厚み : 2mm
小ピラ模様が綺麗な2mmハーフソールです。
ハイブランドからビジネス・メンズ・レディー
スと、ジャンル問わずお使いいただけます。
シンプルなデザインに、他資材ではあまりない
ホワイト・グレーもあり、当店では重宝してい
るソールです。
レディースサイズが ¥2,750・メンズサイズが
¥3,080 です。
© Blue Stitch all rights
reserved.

===

- Instructions to follow -
Set down all of the records shown above once more, exactly.

- Output below -
厚み : 2mm
小ピラ模様が綺麗な2mmハーフソールです。
ハイブランドからビジネス・メンズ・レディー
スと、ジャンル問わずお使いいただけます。
シンプルなデザインに、他資材ではあまりない
ホワイト・グレーもあり、当店では重宝してい
るソールです。
レディースサイズが ¥2,750・メンズサイズが
¥3,080 です。
© Blue Stitch all rights
reserved.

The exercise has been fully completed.